Il ruolo dei salotti privati, frequentati da artisti e componenti della buona società, intellettuali ed esponenti dell’alta finanza internazionale, è stato di fondamentale importanza in passato per imporre cambiamenti epocali che valicavano l’ambiente puramente intellettuale. Oggi è possibile riconoscere a quei salotti la stessa centralità nel panorama artistico europeo?
Apparentemente sembra che questi salotti si siano trasferiti un po’ intorno alle gallerie e credo che nel campo dell’arte contemporanea, durante il dopoguerra, chi faceva salotto è diventato gallerista. Così in realtà le situazioni in cui uno riesce a incontrare gli artisti ruotano soprattutto attorno alle gallerie o agli eventi organizzati dai galleristi. Di salotti dove non si parla di mercato, di acquisti e di vendite, mi pare ce ne siano veramente pochi. Magari sono io che ne ignoro l’esistenza, però ne sento parlare sempre di meno. Poi con il Covid il problema si è acuito. Come in tutto il resto del mondo, anche nel mercato dell’arte chi era ricco è diventato ancora più ricco e chi povero ancora più povero: le gallerie hanno retto l’urto a fatica, ma i veri vincitori sono le case d’aste, perché lo sviluppo delle aste online ha fatto sì che si formasse una domanda abbastanza importante nell’acquisto di opere anche durante il lockdown. Se le grandi gallerie hanno subito ingenti perdite, immagino che quelle piccole facciano veramente fatica ad andare avanti. Anche perché è necessario, specie in un momento come questo, essere organizzati con le banche e potersi permettere ingenti spese per le piattaforme tecnologiche: risorse che le piccole gallerie non possiedono. Rispetto agli interventi pubblici, sono molto scettico su un intervento efficace da parte dello Stato.
Oltre a essere presidente di Finarte, lei è considerato uno dei maggiori collezionisti italiani, con un assortimento di oltre 400 opere d’arte internazionali, per la curatela di sua moglie. Ci piacerebbe approfondire il discorso sulla sua collezione privata.

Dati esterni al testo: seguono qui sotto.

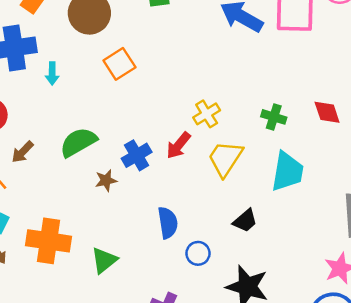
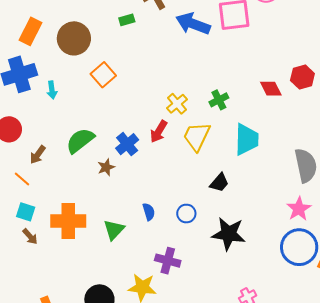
green cross: (274, 117) -> (219, 100), moved, turned -36
blue semicircle: (168, 223) -> (149, 212), moved, size x0.7

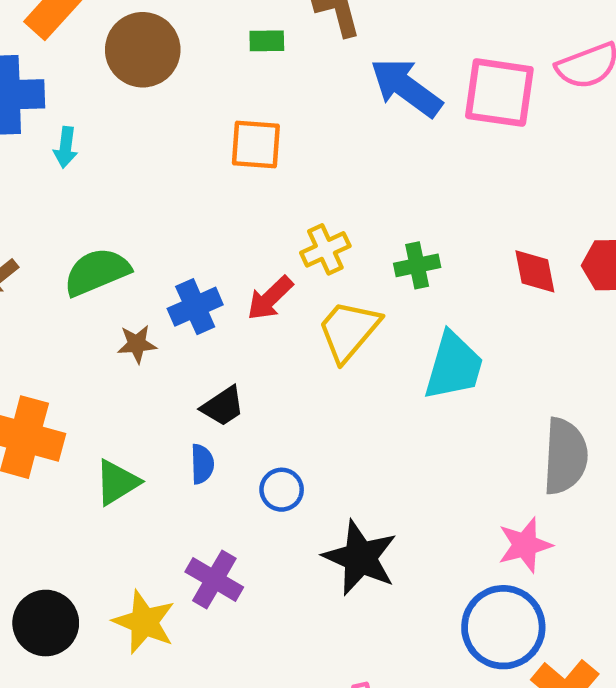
orange square: (103, 75) -> (256, 144), moved, turned 30
black trapezoid: (219, 183) -> (223, 406), moved

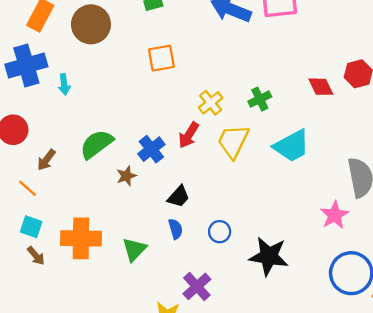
cyan trapezoid: (454, 366) -> (292, 146), turned 60
pink star: (525, 545) -> (334, 215), moved
purple cross: (214, 580) -> (197, 286), turned 32

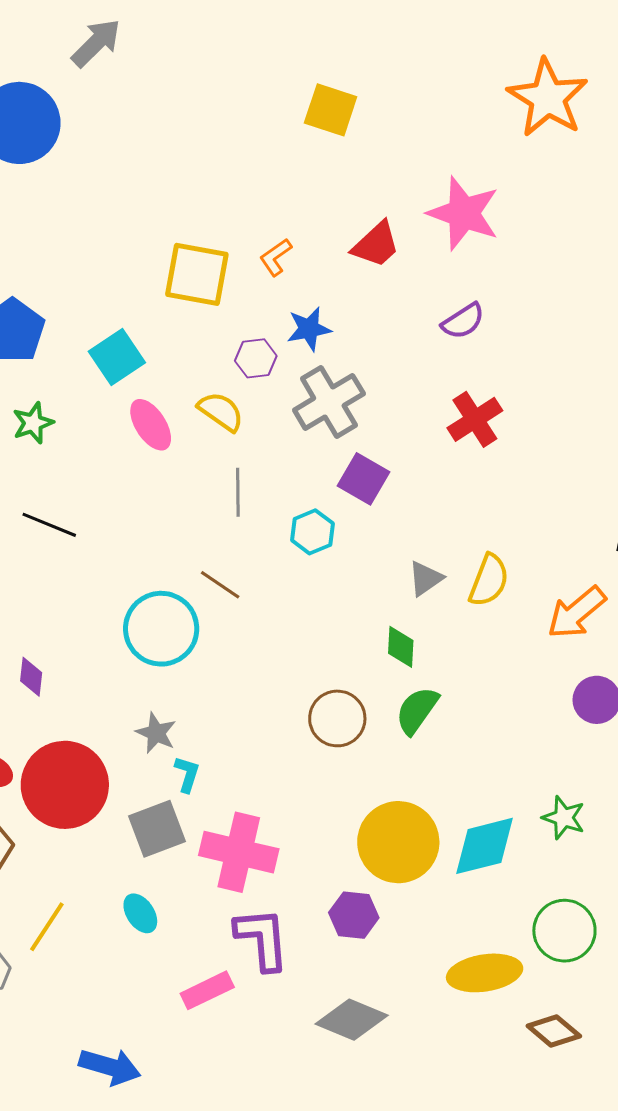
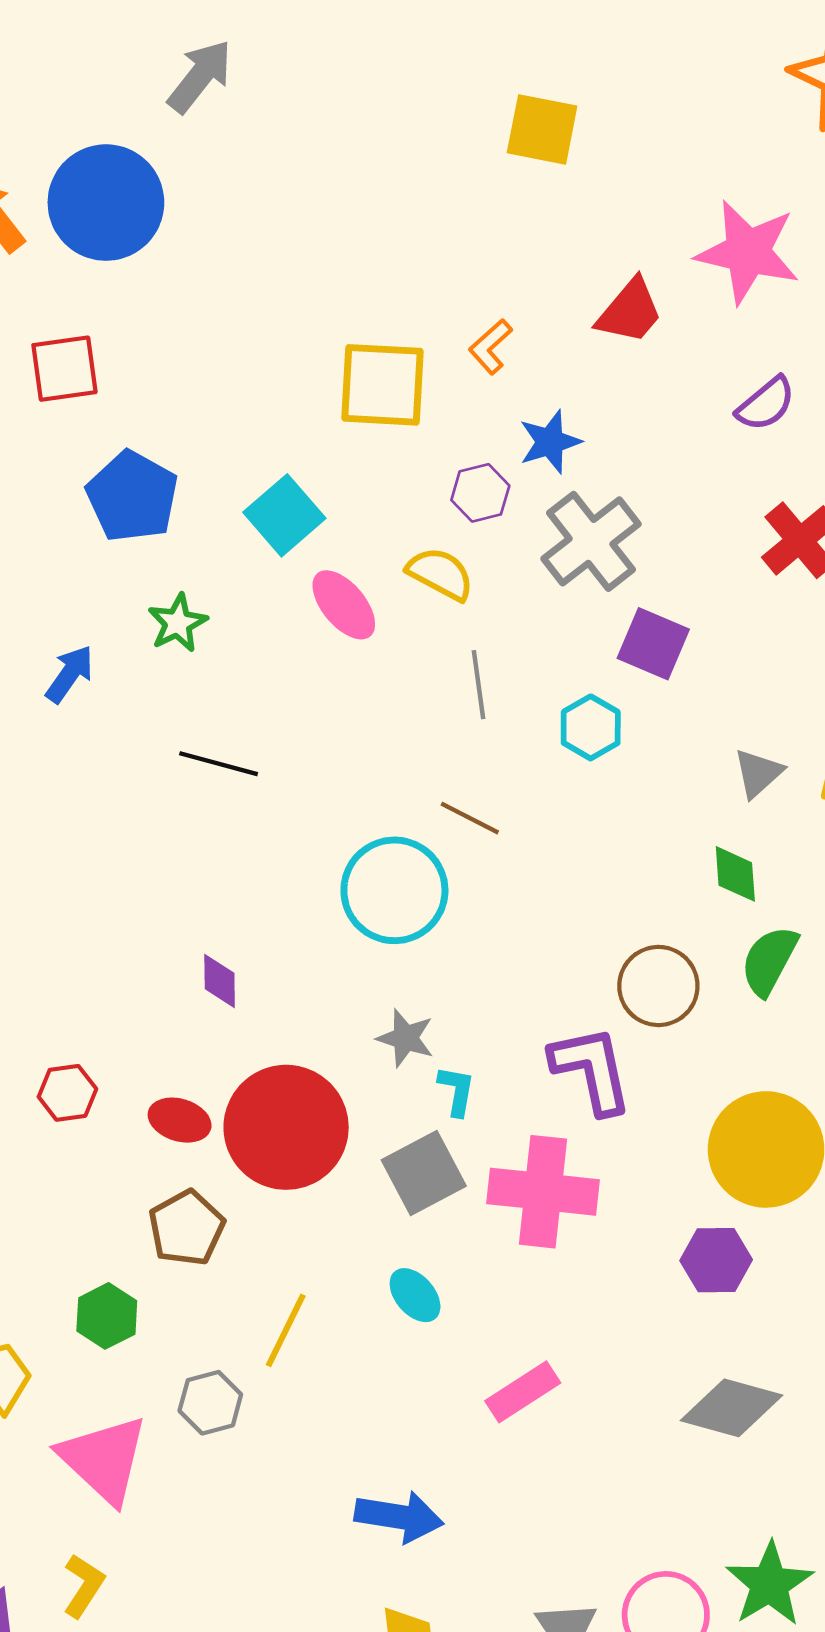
purple L-shape: (262, 939) -> (592, 1070), moved

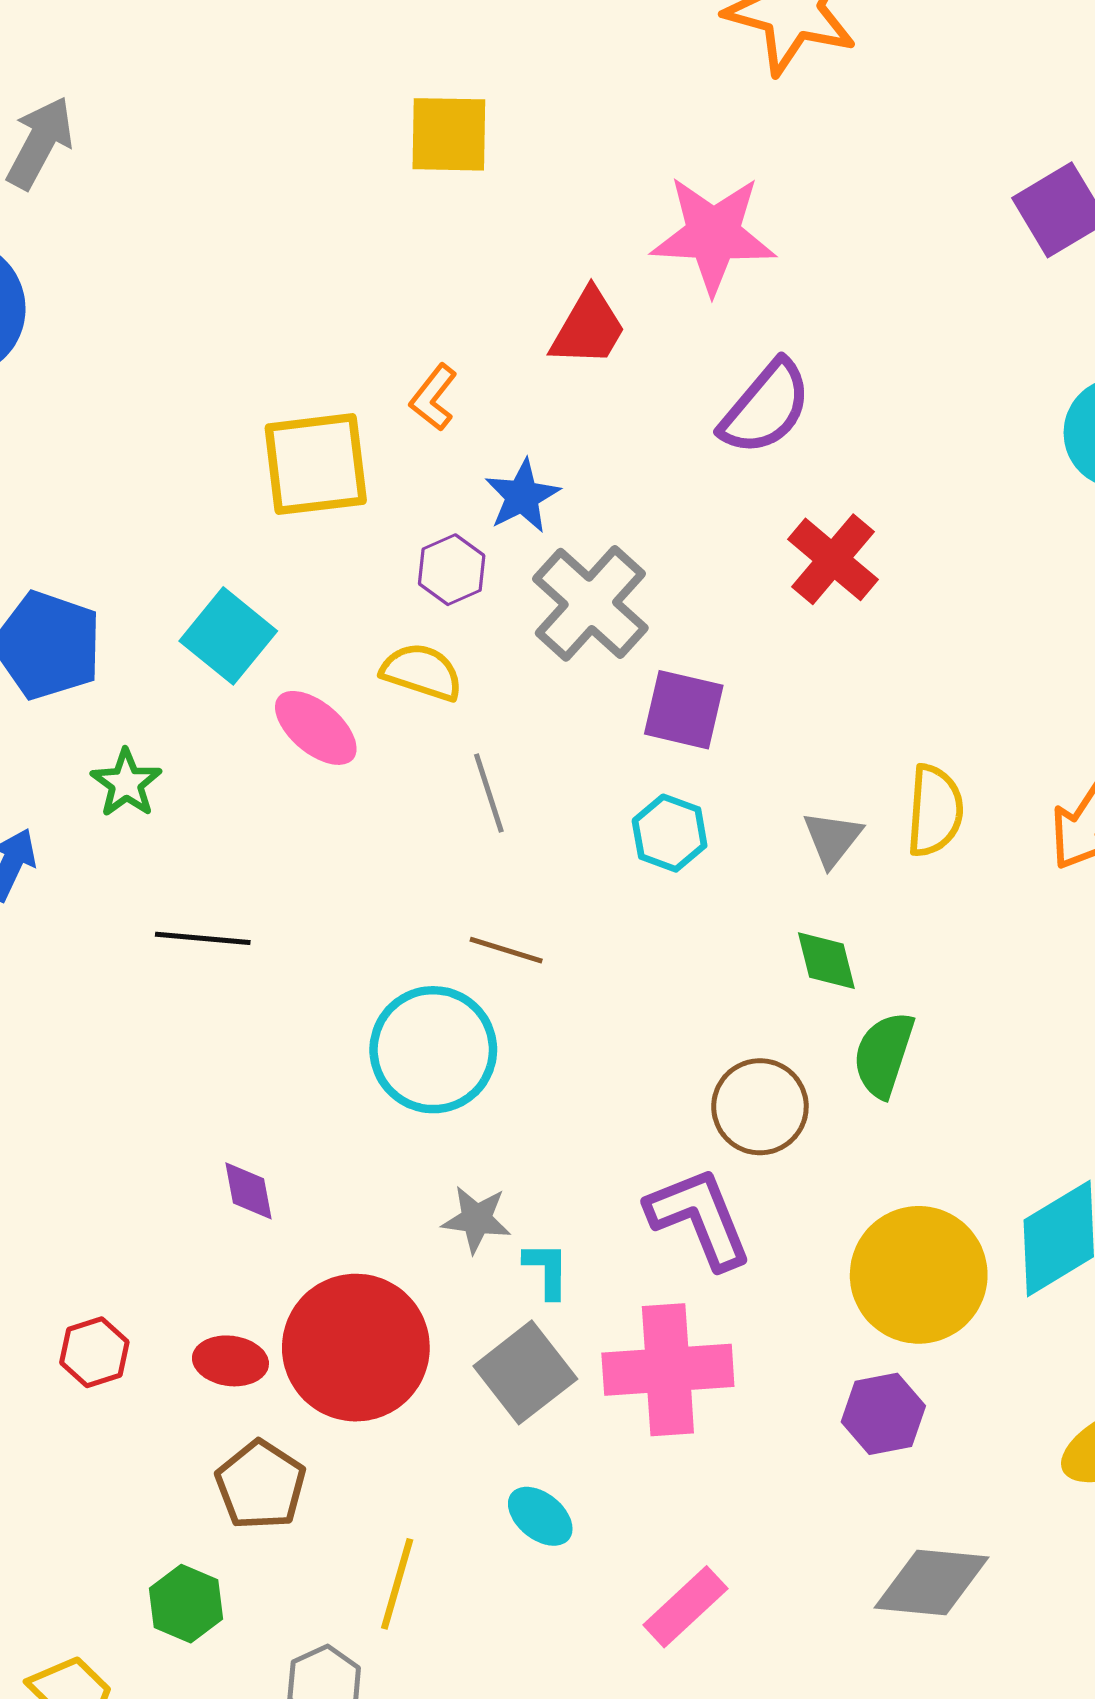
purple semicircle: (766, 404) -> (766, 408), size x1.4
cyan hexagon: (591, 727) -> (670, 833), moved

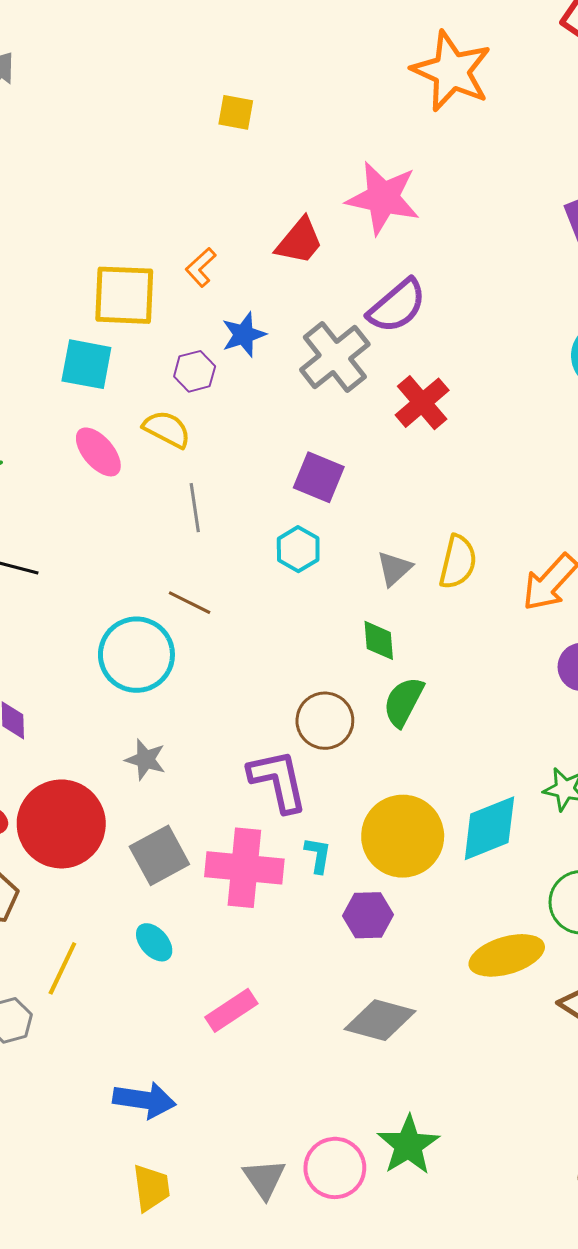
yellow square: (449, 134) -> (236, 112), size x0.7
gray cross: (590, 603) -> (335, 357), moved
cyan square: (228, 636) -> (86, 364), moved, turned -38
cyan L-shape: (547, 1270) -> (318, 855), moved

Una passione veramente impattante dal punto di vista economico e dell’impegno profuso. In prima battuta la collezione ha subito una segmentazione a seconda delle varie fasi della mia vita. Ora ho due persone che mi aiutano, oltre a mia moglie, e stiamo pensando di offrire anche dei servizi di Art Advisory, ma si vedrà più in là. Il filone principale è quello dell’arte afroamericana. Quindi tutta l’arte della african diaspora e del Nord Africa. A tal proposito, il primo artista su cui ho investito è stato il malese Abdoulaye Konaté (classe 1953). Poi c’è quello dell’arte italiana, con l’arte povera e la transavanguardia. Posseggo opere di molti artisti giovani e provenienti da varie parti del mondo. C’è il filone del “far east“. Molti lavori provenienti dalla Cina, dalle Filippine. Prevalentemente pittura e prevalentemente figurativo. Ma non sempre io e mia moglie ci troviamo d’accordo sugli acquisti.